Banting fellow funded $140,000 to mitigate oily wastewater, capture carbon dioxide in Arctic and Atlantic oceans
New applications for micro-organisms in the marine environment to remove contaminants, produce valuable products and help mitigate climate change.
As one of Memorial’s newest banting fellows, it’s the focus of Dr. Yiqi Cao’s research in the Faculty of Engineering and Applied Science.
Funded by the Social Sciences and Humanities Research Council, the Banting Post—doctoral Fellowship is renowned worldwide for developing the leadership potential of notable new researchers.
He will receive a total of $140,000 over two years for his research under the supervision of Dr. Helen Zhang in the Department of Civil Engineering at Memorial.
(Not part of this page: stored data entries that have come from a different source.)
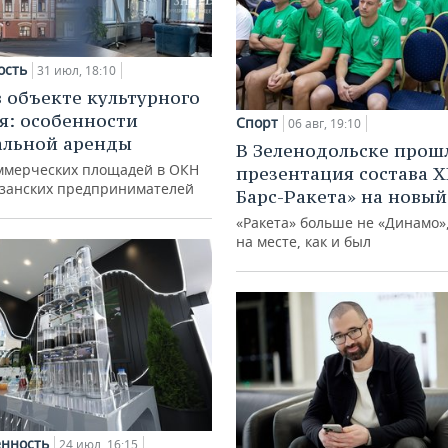
ость
31 июл, 18:10
в объекте культурного
я: особенности
Спорт
06 авг, 19:10
альной аренды
В Зеленодольске прош
ммерческих площадей в ОКН
презентация состава Х
азанских предпринимателей
Барс-Ракета» на новый
«Ракета» больше не «Динамо»,
на месте, как и был
нность
24 июл, 16:15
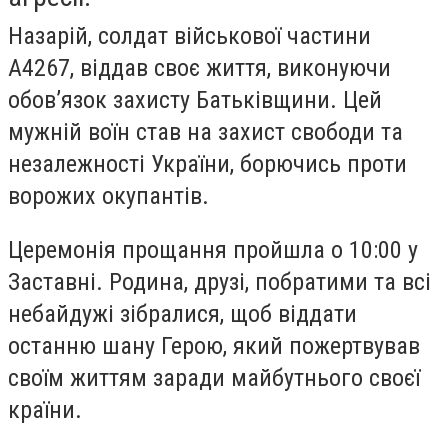
Назарій, солдат військової частини
А4267, віддав своє життя, виконуючи
обов’язок захисту Батьківщини. Цей
мужній воїн став на захист свободи та
незалежності України, борючись проти
ворожих окупантів.
Церемонія прощання пройшла о 10:00 у
Заставні. Родина, друзі, побратими та всі
небайдужі зібралися, щоб віддати
останню шану Герою, який пожертвував
своїм життям заради майбутнього своєї
країни.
Dr. Zhang says she is looking forward to working with the emerging young scholar.
“I expect this collaboration and its success will facilitate the understanding and application of biotechnologies in sustainable marine pollution mitigation and climate change adaptation – the critical and challenging topics in the field.”
Novel strategy
Economic benefits of Atlantic Canada’s oceans industries, inevitably, mean significant environmental and climate change issues.
This is especially the case for the massive discharge of marine oily wastewater and the release of greenhouse gases.
In the Arctic, climate change has meant longer ice-free periods and coastal regions are under threat.
Dr. Cao aims to create a novel strategy to simultaneously treat oily marine wastewater and capture greenhouse gases.
He plans to intensify natural processes in the marine environment using a strategy inspired by ocean hydrocarbon cycles.
“Our ocean holds the capacity to degrade oils and absorb a huge amount of carbon dioxide,” he said. “The degradation of oils lies in the hydrocarbon-degrading microbes and the absorption of carbon dioxide is via the biological algae/cyanobacteria. They form a cycle in the marine environment, starting from carbon dioxide capture to produce hydrocarbons and oxygen by algae/cyanobacteria, and these hydrocarbon-degrading microbes will then use hydrocarbons and produce carbon dioxide.”
Dr. Cao hopes the natural process can be intensified for engineering purposes to benefit Canada’s Arctic and Northern Atlantic regions.
“The bioreactor-based approach offers a relatively environmentally friendly pathway to artificially intensify the natural process,” he explained. “I’d like to try to employ and fabricate different bioreactors integrated with the simulated ocean process to realize the simultaneous treatment of various marine oily wastewater and capture carbon dioxide.”
He says he hopes the fellowship will enable him to develop technology to help benefit marine sustainability and a blue economy.
“The Banting Post-doctoral Fellowship is an unprecedented opportunity for me to develop this bio-inspired strategy to help resolve environmental problems in the ocean industries within the cold northern regions.“
Dr. Cao will also receive a Banting Post-doctoral Research Grant, valued at $10,000 per year over two years, to be jointly funded by Memorial’s Vice-president (Research) and the School of Graduate Studies.